Choice of Law in International Child Support Obligations: Hague or Vague, and Does it Matter?- an American Perspective

David S. Rosettenstein, Choice of Law in International Child Support Obligations: Hague or Vague, and Does it Matter?- an American Perspective, International Journal of Law, Policy and the Family, Vol. 22, Issue 1, pp. 122-134, 2008.

This article explores, through American eyes, the choice of law rules associated with the child support aspects of the proposed Hague Convention on the International Recovery of Child Support and Other Forms of Family Maintenance. It considers the role these rules play in capturing the construct that is the family for the purposes of child support by implicitly determining who is an acceptable claimant and who is an appropriate obligor. In addition, the rules determine which jurisdiction’s law will establish the amount of support and thus, implicitly, they determine which jurisdiction sets the standards for family performance . American constitutional law demands a connection between the individual to be burdened and the jurisdiction imposing that burden. The proposed rules seem designed to take this into account, but doing so requires the scheme to abandon a preference for relying on the law of the creditor’s habitual residence.
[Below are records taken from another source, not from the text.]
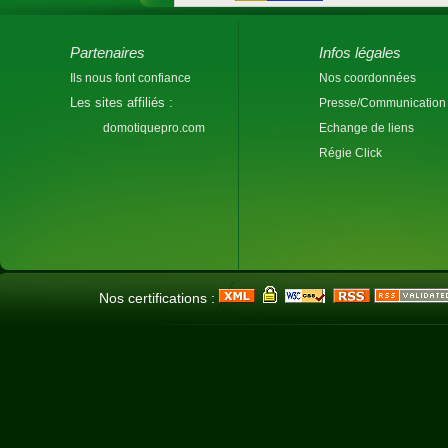
Partenaires
Infos légales
Ils nous font confiance
Nos coordonnées
Les sites affiliés :
Presse/Communication
domotiquepro.com
Echange de liens
Régie Click
Nos certifications :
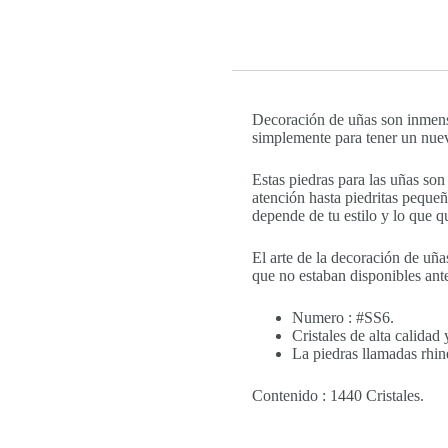
Decoración de uñas son inmensa
simplemente para tener un nuev
Estas piedras para las uñas so
atención hasta piedritas peque
depende de tu estilo y lo que q
El arte de la decoración de u
que no estaban disponibles ante
Numero : #SS6.
Cristales de alta calidad 
La piedras llamadas rhine
Contenido : 1440 Cristales.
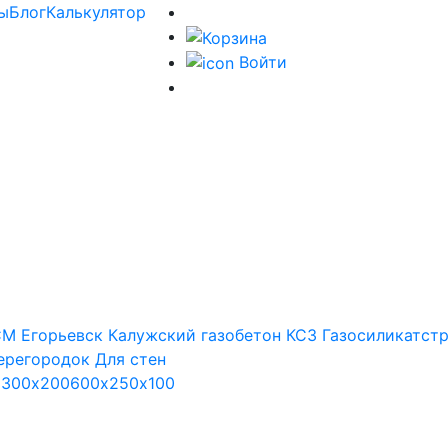
ы
Блог
Калькулятор
Войти
М Егорьевск
Калужский газобетон
КСЗ
Газосиликатст
ерегородок
Для стен
х300х200
600х250х100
American child support proceedings use pre-established guidelines to determine the amount of any child support award. These guidelines, which are premised on economic conditions in the individual states, are not suited to dealing with international disputes. The cases suggest that American courts are reluctant to abandon the efficiency of the guidelines in favor of detailed fact based analysis, even if the result is an inappropriate order - certainty comes at a price.